:: EXERCISE BRIEF ::
Count the lines below that contain "Opinions". Answer with the number alone.

Page-level text extractions:
--
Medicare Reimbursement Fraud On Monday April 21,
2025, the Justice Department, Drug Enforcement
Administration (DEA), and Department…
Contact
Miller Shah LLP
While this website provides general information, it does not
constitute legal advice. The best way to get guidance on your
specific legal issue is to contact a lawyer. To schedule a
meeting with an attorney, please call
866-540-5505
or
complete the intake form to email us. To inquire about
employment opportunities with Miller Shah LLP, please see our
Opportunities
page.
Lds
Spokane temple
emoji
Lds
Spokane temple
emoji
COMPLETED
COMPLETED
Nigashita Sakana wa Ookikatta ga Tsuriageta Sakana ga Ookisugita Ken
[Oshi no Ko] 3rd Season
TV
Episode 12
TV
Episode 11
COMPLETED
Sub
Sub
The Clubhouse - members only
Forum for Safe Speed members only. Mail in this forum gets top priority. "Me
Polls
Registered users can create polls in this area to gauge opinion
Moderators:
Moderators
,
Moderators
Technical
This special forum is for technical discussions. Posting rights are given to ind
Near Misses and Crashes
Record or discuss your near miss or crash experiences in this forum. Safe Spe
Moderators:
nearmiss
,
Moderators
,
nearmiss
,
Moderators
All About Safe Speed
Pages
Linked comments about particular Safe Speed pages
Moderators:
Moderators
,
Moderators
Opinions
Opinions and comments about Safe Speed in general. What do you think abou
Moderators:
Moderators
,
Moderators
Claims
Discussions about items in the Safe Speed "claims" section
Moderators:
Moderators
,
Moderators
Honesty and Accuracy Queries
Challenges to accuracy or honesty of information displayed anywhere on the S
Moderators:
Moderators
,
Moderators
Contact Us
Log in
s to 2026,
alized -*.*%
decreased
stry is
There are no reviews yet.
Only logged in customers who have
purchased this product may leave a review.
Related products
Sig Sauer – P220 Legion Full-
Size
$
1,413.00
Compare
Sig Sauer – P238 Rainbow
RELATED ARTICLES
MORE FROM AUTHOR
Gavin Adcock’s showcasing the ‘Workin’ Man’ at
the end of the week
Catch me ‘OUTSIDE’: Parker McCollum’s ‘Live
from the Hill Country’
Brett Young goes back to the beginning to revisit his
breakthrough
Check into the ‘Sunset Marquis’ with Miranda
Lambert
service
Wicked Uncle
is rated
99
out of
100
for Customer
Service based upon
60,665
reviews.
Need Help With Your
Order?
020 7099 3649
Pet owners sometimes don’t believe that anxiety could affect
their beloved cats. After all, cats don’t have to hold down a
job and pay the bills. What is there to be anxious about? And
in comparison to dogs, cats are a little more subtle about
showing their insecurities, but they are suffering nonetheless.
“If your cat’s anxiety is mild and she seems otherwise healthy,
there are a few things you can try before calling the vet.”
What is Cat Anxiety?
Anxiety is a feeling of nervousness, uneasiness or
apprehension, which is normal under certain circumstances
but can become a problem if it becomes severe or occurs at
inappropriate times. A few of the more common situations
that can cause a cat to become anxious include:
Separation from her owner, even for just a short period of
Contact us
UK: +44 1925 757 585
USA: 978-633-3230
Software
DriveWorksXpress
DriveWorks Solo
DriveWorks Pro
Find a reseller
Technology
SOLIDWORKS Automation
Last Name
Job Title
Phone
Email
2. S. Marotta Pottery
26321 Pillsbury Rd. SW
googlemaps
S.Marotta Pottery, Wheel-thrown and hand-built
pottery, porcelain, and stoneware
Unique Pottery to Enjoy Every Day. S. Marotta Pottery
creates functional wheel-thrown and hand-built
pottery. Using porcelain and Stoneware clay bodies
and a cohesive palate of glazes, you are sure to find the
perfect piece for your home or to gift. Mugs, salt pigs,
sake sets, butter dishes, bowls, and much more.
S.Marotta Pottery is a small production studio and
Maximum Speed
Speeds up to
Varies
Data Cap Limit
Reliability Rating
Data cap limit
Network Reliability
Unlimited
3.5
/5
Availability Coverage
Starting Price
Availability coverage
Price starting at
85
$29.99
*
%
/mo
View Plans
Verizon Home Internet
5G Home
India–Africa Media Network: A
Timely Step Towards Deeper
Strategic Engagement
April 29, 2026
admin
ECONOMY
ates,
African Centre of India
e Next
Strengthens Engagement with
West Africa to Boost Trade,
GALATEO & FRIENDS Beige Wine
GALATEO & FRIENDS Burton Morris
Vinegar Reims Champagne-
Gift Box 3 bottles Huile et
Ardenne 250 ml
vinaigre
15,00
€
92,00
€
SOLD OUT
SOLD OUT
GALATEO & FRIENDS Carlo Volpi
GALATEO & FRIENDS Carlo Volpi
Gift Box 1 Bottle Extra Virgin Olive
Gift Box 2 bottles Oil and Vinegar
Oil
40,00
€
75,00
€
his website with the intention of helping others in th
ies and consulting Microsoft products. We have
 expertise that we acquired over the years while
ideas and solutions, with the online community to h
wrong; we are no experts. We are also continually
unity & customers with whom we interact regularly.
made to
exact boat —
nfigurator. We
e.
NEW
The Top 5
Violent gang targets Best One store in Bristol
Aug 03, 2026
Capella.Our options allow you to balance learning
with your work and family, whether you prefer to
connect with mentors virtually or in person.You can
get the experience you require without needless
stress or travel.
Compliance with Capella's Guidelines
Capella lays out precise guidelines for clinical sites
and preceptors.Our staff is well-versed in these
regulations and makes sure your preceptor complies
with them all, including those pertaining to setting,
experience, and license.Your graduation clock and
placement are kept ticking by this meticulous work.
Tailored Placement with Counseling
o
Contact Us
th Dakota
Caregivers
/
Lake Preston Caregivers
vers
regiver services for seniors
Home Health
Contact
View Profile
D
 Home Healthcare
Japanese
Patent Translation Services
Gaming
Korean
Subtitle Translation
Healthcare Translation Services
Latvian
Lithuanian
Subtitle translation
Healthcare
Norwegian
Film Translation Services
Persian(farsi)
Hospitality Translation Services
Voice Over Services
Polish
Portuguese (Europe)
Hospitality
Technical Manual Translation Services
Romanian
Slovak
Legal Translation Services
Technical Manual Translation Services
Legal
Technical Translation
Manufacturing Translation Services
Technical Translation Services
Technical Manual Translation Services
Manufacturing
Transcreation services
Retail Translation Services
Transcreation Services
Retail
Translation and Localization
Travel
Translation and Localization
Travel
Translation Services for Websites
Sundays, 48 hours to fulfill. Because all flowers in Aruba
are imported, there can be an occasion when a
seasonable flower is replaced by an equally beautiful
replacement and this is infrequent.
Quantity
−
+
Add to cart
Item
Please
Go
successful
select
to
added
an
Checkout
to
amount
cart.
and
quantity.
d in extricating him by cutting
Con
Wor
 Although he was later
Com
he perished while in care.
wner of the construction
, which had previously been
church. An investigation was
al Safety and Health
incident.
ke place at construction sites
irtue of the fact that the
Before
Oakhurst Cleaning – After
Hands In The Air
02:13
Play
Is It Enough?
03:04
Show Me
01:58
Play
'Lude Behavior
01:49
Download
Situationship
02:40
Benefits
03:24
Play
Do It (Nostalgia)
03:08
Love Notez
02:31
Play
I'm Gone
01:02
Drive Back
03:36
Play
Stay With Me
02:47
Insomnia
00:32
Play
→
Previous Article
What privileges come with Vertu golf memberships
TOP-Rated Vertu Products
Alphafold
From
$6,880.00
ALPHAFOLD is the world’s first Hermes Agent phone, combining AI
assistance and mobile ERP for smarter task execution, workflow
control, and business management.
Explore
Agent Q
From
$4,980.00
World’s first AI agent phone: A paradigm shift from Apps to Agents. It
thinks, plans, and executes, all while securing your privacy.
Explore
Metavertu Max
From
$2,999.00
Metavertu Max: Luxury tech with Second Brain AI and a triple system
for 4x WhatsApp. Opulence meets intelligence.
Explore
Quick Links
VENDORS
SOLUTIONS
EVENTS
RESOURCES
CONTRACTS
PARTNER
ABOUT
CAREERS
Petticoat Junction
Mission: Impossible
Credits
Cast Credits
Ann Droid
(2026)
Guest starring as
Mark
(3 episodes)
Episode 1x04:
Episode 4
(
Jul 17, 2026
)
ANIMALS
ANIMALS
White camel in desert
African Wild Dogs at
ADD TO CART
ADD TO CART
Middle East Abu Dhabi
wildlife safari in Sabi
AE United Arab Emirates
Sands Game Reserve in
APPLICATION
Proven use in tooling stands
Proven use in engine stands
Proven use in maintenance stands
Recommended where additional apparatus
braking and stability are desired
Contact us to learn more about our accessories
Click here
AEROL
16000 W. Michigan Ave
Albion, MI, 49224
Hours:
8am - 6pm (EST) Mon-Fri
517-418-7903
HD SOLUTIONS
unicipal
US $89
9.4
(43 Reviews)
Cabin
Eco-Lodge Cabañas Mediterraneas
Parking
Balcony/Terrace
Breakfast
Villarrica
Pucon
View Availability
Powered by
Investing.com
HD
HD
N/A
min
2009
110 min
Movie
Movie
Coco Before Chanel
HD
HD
--
:: RESPONSE FOR THIS EXERCISE ::
2